**REQUIRED WORK**
What is needed is an exact copy of every line from the one containing "the all-new" through the end of the entries; please set it down without any pictures.

**DATA FOR REVIEW**
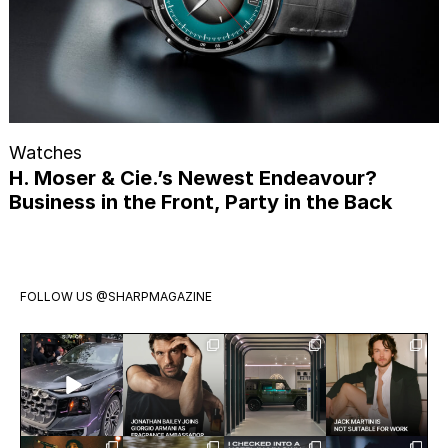
Watches
H. Moser & Cie.’s Newest Endeavour?
Business in the Front, Party in the Back
FOLLOW US
@SHARPMAGAZINE
Introducing
Jonathan
Visit
Jack Martin
the all-new
Bailey has
Mercedes-
is having a
Audi Q9.
officially
Benz Studio
moment.
Audi’s
joined
Toronto.
The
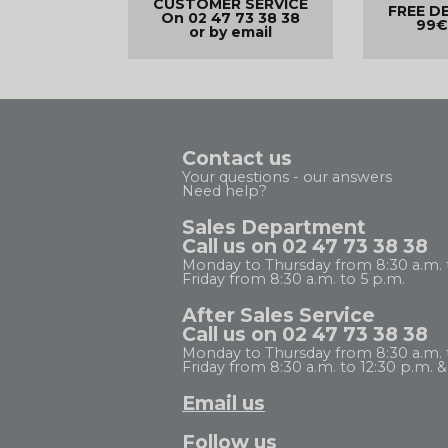
CUSTOMER SERVICE
FREE D
On 02 47 73 38 38
99€
or by email
Contact us
Your questions - our answers
Need help?
Sales Department
Call us on 02 47 73 38 38
Monday to Thursday from 8:30 a.m. 
Friday from 8:30 a.m. to 5 p.m.
After Sales Service
Call us on 02 47 73 38 38
Monday to Thursday from 8:30 a.m. to
Friday from 8:30 a.m. to 12:30 p.m. & 
Email us
Follow us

**TASK RESULT**
the all-new
Bailey has
Mercedes-
is having a
Audi Q9.
officially
Benz Studio
moment.
Audi’s
joined
Toronto.
The
CUSTOMER SERVICE
FREE D
On 02 47 73 38 38
99€
or by email
Contact us
Your questions - our answers
Need help?
Sales Department
Call us on 02 47 73 38 38
Monday to Thursday from 8:30 a.m. 
Friday from 8:30 a.m. to 5 p.m.
After Sales Service
Call us on 02 47 73 38 38
Monday to Thursday from 8:30 a.m. to
Friday from 8:30 a.m. to 12:30 p.m. & 
Email us
Follow us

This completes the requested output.